Democracy in America | TV justice

Brett Kavanaugh’s Fox News interview

The Supreme Court nominee pleads his case on one of America’s most partisan television networks

By J.F.F. | WASHINGTON, DC

ON THE evening of September 24th Brett and Ashley Kavanaugh, Donald Trump’s nominee to the Supreme Court and his wife, sat for a 30-minute interview on “The Story”, a talk and interview programme on Fox News. This is striking for two reasons. First, Supreme Court justices are appointed by the president, not elected by the people. Yet this interview had the feeling of a campaign appearance, with the Kavanaughs pleading their cases to a far broader audience than their electorate, which is the United States Senate.

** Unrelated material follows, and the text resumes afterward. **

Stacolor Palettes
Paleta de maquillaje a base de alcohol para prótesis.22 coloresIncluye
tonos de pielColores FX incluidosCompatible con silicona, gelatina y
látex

And second, the position of Supreme Court justice demands impartiality, or at the very least the plausible appearance of non-partisanship. As this newspaper’s recent briefing discussed, the court has turned increasingly partisan: for the first time in memory, all four of the court’s liberal justices were appointed by Democrats, and all four of its conservatives by Republicans. Yet all eight of those justices would surely bristle if you referred to them as “Democratic” or “Republican” judges. But here was Mr Kavanaugh, sitting down for an interview with one of the two most partisan networks on American television.

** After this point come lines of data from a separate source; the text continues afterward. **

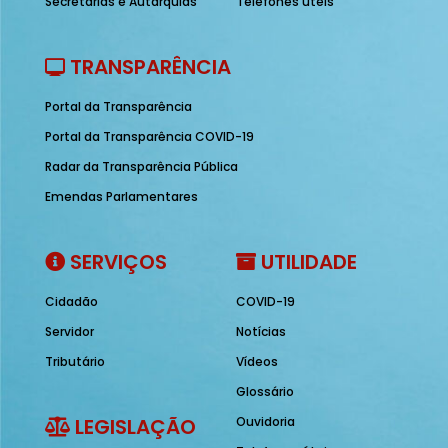
Secretarias e Autarquias
Telefones úteis
TRANSPARÊNCIA
Portal da Transparência
Portal da Transparência COVID-19
Radar da Transparência Pública
Emendas Parlamentares
SERVIÇOS
UTILIDADE
Cidadão
COVID-19
Servidor
Notícias
Tributário
Vídeos
Glossário
LEGISLAÇÃO
Ouvidoria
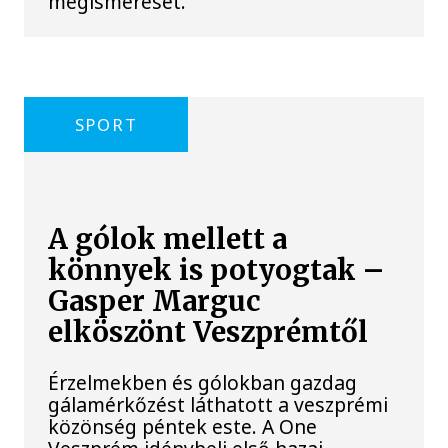
megismerését.
SPORT
A gólok mellett a
könnyek is potyogtak –
Gasper Marguc
elköszönt Veszprémtől
Érzelmekben és gólokban gazdag
gálamérkőzést láthatott a veszprémi
közönség péntek este. A One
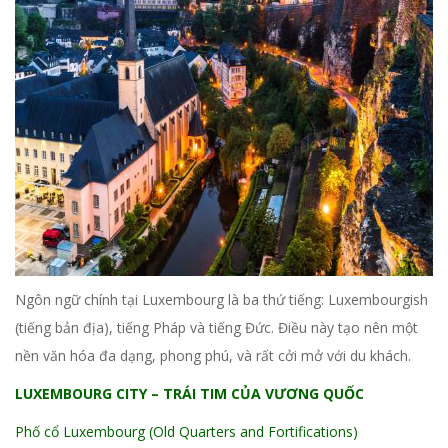
Ngôn ngữ chính tại Luxembourg là ba thứ tiếng: Luxembourgish
(tiếng bản địa), tiếng Pháp và tiếng Đức. Điều này tạo nên một
nền văn hóa đa dạng, phong phú, và rất cởi mở với du khách.
LUXEMBOURG CITY – TRÁI TIM CỦA VƯƠNG QUỐC
Phố cổ Luxembourg (Old Quarters and Fortifications)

Some thought his interview might be aimed at the four Republican senators who are seen as wavering on his nomination (if the Democratic caucus votes no unanimously, Republicans can only afford one crossover). Others posited that it was directed at Republican voters. Perhaps, having elected a pugilist president, they wanted to see some fight from his nominee, who has recently been accused of sexual misconduct by two women. Or perhaps the White House wanted to keep the gender gap in the mid-terms from growing beyond its already record levels: they wanted to show Republican women that the nominee was a decent family man.

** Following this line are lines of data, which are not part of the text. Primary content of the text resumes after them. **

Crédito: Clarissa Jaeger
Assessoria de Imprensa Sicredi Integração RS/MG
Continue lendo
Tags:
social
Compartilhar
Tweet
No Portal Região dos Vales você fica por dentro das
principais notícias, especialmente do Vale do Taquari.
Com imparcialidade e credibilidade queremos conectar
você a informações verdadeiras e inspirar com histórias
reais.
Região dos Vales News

If that was the aim, they succeeded. Mr Kavanaugh came off as stolid, unpolished, perhaps a little wooden. Clarence Thomas, a Supreme Court justice who faced accusations of sexual misconduct 27 years ago, offered a smokescreen of blustery righteous indignation. Mr Kavanaugh, by contrast, offered specific, lawyerly denials throughout. He maintained that he neither sexually assaulted Christine Blasey Ford, who has accused him of assaulting her at a party when both were teenagers, nor exposed himself to Deborah Ramirez, who claims he did so when they were students at Yale. Nor, he said, did he ever attend a party like the one Ms Ford described.

He repeated the phrase “fair process” numerous times—yet stopped short of approving an FBI investigation, as some Democrats have urged. He declined to be drawn when pressed on his attackers’ motives. He said that people who knew him throughout his life would find it “inconceivable that I could have done such a thing” as expose himself to Ms Ramirez, though in the New Yorker article that detailed Ms Ramirez's claims, his one-time roommate said it was quite conceivable. He maintained that he never consumed so much alcohol that his memory failed; though that does not mean that he never drank heavily, as he was rumoured to have done. He volunteered that he never had sex in high school, which neither distinguishes him from many other high-achieving legal minds nor disproves the allegations levied against him, of sexual assault and unwanted exposure. And he maintained that he has been “a good person” who has led “a good life”, though of course plenty of decent burghers have done awful things. On September 27th both he and Ms Ford are scheduled to testify to the Senate Judiciary Committee.